Les enquêtes de sociologues sur le terrain, jusqu’en
1980, indiquaient que les structures d’hébergement pour les
personnes âgées fonctionnaient selon une idée rigoureuse, décrite
par Goffman en 1961 (: « elles appliquent à
l’homme un traitement collectif conforme à un système
d’organisation bureaucratique qui prend en charge tous ses besoins
». De fait, il s’agissait de sortes de refuges pour la vieillesse
indigente et isolée, des lieux
d’enfermement où on a mis en place une discipline des corps. En
ont découlé une infantilisation des pensionnaires, privés de tous
leurs objets familiers, y compris de leurs vêtements personnels. Les
gens sont dans des salles communes, dans la promiscuité et la
solitude à la fois. Aucune occupation n’est prévue. « Privées
de leurs activités antérieures, de
21
responsabilisées, les personnes âgées se
morfondent et perdent tout intérêt pour l’existence
» (Vincent Caradec).
Heureusement, ce monde a évolué. Les études plus
récentes donnent une image sensiblement meilleure. On se soucie de
comprendre comment les résidents donnent sens à leur existence,
comment ils composent avec l’institution. En découlent des
chambres individuelles, des droits octroyés aux résidents.
L’installation en hébergement peut même diminuer, pour certains,
le sentiment de dépendance à l’égard des proches lorsqu’ils
assuraient une lourde charge.
Mais les cadences imposées au personnel, notoirement
insuffisant, vont à l’encontre de ces bonnes volontés nouvelles.
Pour aller plus vite, un ou une employée peut pénétrer dans une
chambre sans frapper ou sans attendre la réponse, ou ne pas prendre
en compte les sentiments de pudeur de la personne. Enfin, l’idéologie
du « bien vieillir » peut amener à obliger des résidents à
participer à des animations alors qu’elles ne le souhaitent pas.

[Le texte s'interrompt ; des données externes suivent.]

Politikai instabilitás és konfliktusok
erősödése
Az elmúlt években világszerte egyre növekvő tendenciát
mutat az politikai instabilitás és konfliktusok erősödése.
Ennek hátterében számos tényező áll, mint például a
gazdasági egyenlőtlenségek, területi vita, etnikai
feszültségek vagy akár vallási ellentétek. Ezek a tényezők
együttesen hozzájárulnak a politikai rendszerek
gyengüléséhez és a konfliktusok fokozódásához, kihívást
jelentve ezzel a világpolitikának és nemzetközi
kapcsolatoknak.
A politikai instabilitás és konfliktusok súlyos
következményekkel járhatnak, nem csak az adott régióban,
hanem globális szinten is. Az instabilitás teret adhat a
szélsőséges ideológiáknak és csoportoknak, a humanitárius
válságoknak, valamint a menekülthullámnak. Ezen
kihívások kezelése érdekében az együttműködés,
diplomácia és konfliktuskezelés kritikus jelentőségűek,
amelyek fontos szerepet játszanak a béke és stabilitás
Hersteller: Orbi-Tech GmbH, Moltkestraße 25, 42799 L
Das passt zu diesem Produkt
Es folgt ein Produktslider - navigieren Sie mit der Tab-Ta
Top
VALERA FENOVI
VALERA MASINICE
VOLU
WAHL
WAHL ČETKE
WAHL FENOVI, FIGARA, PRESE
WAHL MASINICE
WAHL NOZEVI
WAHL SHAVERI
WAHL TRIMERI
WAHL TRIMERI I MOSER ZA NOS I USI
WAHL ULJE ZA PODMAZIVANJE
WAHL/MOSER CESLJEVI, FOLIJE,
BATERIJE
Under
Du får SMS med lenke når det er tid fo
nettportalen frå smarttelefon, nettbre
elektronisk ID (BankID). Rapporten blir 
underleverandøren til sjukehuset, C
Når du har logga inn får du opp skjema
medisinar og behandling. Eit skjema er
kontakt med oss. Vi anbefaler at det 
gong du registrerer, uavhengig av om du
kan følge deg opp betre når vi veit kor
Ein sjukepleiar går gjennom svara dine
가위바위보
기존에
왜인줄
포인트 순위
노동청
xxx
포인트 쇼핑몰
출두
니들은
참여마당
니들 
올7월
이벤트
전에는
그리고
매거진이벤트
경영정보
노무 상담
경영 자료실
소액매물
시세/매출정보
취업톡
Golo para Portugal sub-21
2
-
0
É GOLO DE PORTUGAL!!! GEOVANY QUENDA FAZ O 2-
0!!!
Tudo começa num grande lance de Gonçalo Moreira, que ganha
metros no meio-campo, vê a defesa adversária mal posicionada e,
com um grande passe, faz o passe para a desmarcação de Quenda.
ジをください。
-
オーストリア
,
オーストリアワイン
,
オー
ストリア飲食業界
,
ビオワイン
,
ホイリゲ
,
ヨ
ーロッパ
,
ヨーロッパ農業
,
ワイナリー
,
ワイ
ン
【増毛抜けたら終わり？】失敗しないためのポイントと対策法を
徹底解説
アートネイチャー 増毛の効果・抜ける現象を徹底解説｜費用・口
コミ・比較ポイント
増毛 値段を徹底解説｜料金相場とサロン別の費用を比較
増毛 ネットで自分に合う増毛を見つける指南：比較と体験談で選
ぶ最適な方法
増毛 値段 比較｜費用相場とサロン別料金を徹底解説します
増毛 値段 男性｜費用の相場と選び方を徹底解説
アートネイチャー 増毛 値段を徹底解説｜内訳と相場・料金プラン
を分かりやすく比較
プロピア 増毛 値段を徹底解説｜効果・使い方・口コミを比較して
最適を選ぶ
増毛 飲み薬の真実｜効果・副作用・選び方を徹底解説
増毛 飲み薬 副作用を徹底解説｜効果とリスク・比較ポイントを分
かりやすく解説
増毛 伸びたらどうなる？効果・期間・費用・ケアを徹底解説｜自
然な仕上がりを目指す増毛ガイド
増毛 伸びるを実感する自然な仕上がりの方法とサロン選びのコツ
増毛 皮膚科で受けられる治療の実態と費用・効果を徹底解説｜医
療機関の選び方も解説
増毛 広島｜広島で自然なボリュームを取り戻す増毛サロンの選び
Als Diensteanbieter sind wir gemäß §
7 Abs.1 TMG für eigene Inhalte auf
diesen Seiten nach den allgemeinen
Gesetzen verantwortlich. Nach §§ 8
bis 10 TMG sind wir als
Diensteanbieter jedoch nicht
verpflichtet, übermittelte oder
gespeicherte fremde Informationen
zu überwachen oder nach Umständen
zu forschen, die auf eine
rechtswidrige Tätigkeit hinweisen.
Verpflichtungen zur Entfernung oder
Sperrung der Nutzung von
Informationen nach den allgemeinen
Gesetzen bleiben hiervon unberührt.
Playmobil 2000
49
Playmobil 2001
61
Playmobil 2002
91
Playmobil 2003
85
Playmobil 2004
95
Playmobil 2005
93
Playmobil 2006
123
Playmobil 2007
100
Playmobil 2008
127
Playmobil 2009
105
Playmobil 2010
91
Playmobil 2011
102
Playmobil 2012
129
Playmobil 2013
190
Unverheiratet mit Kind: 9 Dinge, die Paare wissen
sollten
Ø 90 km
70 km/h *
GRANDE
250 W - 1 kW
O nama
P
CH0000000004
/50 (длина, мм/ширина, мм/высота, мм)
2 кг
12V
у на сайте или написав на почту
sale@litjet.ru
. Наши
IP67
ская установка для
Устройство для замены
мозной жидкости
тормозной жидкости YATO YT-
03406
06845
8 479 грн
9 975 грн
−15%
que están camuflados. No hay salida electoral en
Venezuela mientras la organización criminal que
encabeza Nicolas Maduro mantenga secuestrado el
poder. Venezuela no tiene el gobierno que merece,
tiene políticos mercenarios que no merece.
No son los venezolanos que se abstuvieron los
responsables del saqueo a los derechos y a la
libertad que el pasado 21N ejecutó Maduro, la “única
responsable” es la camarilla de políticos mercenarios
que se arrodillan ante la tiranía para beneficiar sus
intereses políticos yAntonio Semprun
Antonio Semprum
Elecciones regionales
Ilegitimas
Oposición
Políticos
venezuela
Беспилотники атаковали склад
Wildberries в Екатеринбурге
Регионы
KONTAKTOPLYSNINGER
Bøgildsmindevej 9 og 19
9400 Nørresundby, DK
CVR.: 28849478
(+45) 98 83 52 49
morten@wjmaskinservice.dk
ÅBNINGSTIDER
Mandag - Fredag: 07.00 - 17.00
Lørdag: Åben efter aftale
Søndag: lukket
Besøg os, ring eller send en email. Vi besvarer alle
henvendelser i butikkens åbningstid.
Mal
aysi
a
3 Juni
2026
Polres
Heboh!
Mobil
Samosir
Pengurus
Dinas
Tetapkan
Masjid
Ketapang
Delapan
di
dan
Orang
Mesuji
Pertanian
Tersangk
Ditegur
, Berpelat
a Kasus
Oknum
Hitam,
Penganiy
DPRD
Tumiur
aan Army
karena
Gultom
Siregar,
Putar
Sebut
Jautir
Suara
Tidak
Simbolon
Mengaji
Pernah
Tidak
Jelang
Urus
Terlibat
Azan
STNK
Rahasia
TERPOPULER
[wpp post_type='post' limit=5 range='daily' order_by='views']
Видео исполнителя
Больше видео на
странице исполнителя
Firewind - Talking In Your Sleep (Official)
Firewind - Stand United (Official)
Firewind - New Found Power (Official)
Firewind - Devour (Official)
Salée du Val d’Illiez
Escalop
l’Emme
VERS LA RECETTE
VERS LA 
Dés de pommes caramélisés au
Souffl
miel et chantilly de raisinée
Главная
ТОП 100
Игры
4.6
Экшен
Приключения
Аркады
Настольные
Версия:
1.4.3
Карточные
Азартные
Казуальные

Un moment important et souvent déterminant, c’est le
moment de l’arrivée dans une maison de retraite. On peut en avoir
entendu parler par d’autres, on peut se faire présenter les lieux
lors d’une visite préalable, accompagné de préférence. Là
encore, les comportements peuvent beaucoup varier, une fois accepté
d’y entrer. Certains trouvent assez vite un nouvel équilibre, et
cherchent à respecter les règles, les rythmes, participent aux
animations, tentent de nouer quelques liens avec certains membres du
personnel.
D’autres, en particulier parmi les milieux plus
favorisés, feront comme abstraction de la réalité matérielle et
collective, et vont chercher à s’assurer la continuité avec leur
vie précédente : on s’entoure de ses propres meubles, on garde
des contacts avec l’extérieur. Mais il en existe qui n’acceptent
pas ce choix, qui considèrent qu’on les a placées là. Ces
personnes risquent fort de sombrer dans l’ennui, se réfugiant dans
des rêves secrets ou dans les souvenirs.
Une des difficultés que posent les établissements,
c’est que s’y côtoient des personnes mentalement déficientes
avec celles qui vont mentalement fort bien. Les premières donnent
une image négative, qui peut faire craindre que c’est celle que
l’on risque de devenir. Et des problèmes bien réels peuvent
évidemment surgir de confrontations entre les uns et les autres.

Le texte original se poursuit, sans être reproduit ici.